PROBLEM REQUIREMENTS: Whenever the string "vulnerability" appears in a line of the listing below, that line counts. Say how many lines count, and give nothing else.

GIVEN DATA:
⁂

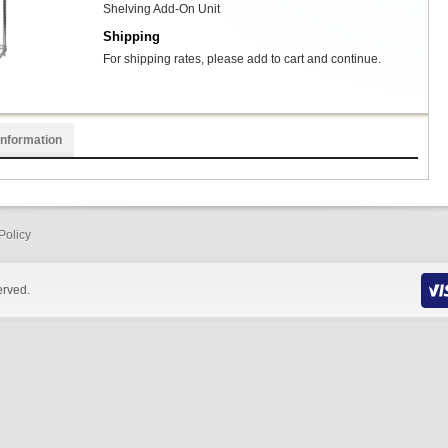
Shelving Add-On Unit
Shipping
For shipping rates, please add to cart and continue.
Information
Policy
erved.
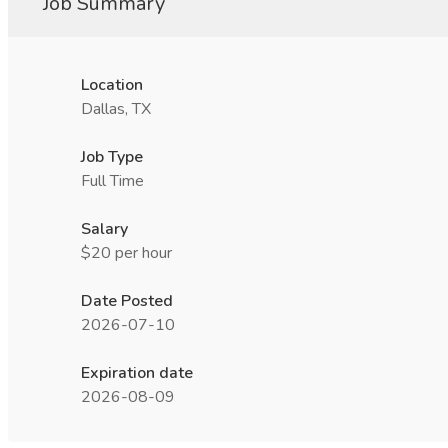
Job Summary
Location
Dallas, TX
Job Type
Full Time
Salary
$20 per hour
Date Posted
2026-07-10
Expiration date
2026-08-09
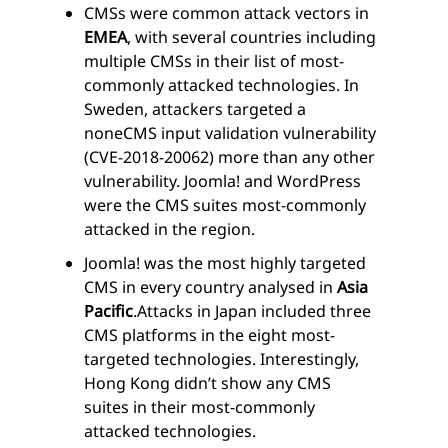
CMSs were common attack vectors in
EMEA
, with several countries including
multiple CMSs in their list of most-
commonly attacked technologies. In
Sweden, attackers targeted a
noneCMS input validation vulnerability
(CVE-2018-20062) more than any other
vulnerability. Joomla! and WordPress
were the CMS suites most-commonly
attacked in the region.
Joomla! was the most highly targeted
CMS in every country analysed in
Asia
Pacific
.
Attacks in Japan included three
CMS platforms in the eight most-
targeted technologies. Interestingly,
Hong Kong didn’t show any CMS
suites in their most-commonly
attacked technologies.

⁂

SOLUTION TO THE PROBLEM: 2